Un homme d’une vingtaine d’années a écopé d’une lourde peine de quatre ans de prison ferme pour avoir fait subir à sa compagne des violences répétées alors même qu’elle était enceinte. Le prévenu a réfuté l’ensemble des accusations.
Jusqu’au bout, la juridiction a espéré qu’il allait craquer, qu’il allait enfin dire la vérité, assumer et ne plus se retrancher derrière des mensonges et des contre-vérités. Au tribunal correctionnel de Nouméa, mardi matin, c’est un énième dossier de violences conjugales qui a occupé les magistrats. Mais cette fois-ci, un cap avait été franchi dans l’horreur. Si ce dossier a pu arriver à la barre, c’est grâce à la vigilance d’une sage-femme de l’hôpital qui a émis un signalement après avoir consulté une jeune femme enceinte de sept mois, le 30 juillet dernier. La future maman s’est présentée à son service avec de multiples ecchymoses au visage et de larges abrasions aux genoux. Le médecin a alors fait part de sa grande inquiétude à la fois pour la maman mais aussi pour le bébé « avec un risque de décollement placentaire », ce qui augmentait de fait le risque de décès chez la femme et le fœtus, s’alarme la présidente Hélène Gaillet.
Une procédure est ouverte et la maman de la jeune femme est entendue par les services de police. Elle va alors leur décrire la relation toxique qu’entretient sa fille avec un jeune homme depuis quelques mois jusqu’à tomber enceinte, mais aussi ses craintes pour la vie de son enfant désormais en couple avec un individu qu’elle considère comme dangereux. Elle raconte aussi que c’est au moins la quatrième fois que sa fille est admise aux urgences. « Bras cassé, clavicule cassé, oreille coupée, fracture du nez », liste la présidente.

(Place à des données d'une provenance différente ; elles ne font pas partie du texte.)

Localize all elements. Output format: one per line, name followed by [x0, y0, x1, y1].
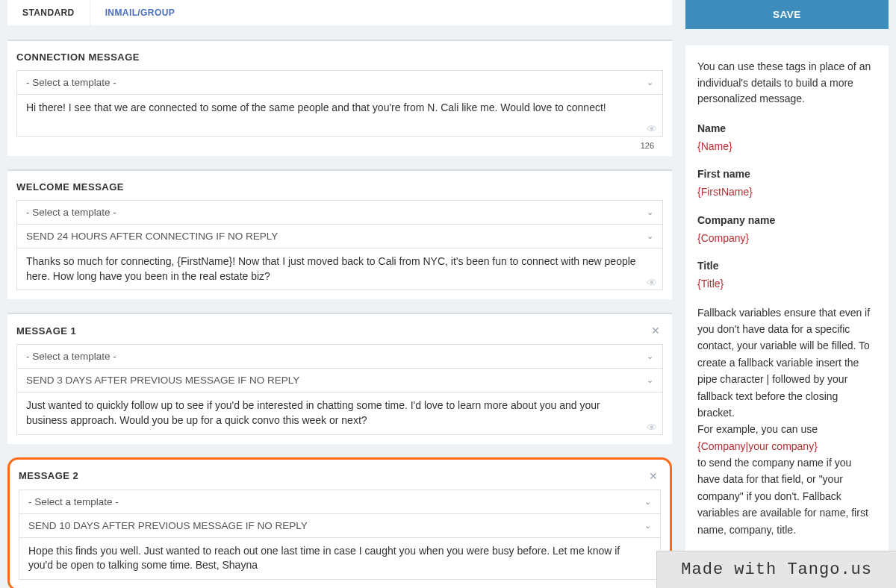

« Le bébé a failli mourir »
A chaque fois, la victime minimise la gravité de ses blessures et ment à sa mère. Une fois, elle serait maladroitement tombée. Une autre fois, elle aurait été frappée par un groupe de filles dans le quartier. Mais après les coups du 30 juillet, qu’elle a subi au prétexte qu’elle a regardé un garçon dans la rue, elle finit par craquer sous les questions de sa mère. Oui, elle est victime de violences conjugales répétées. Au moment des constatations médico-légales, le médecin évoquera des lésions provoquées « par de multiples coups donnés avec une extrême violence ».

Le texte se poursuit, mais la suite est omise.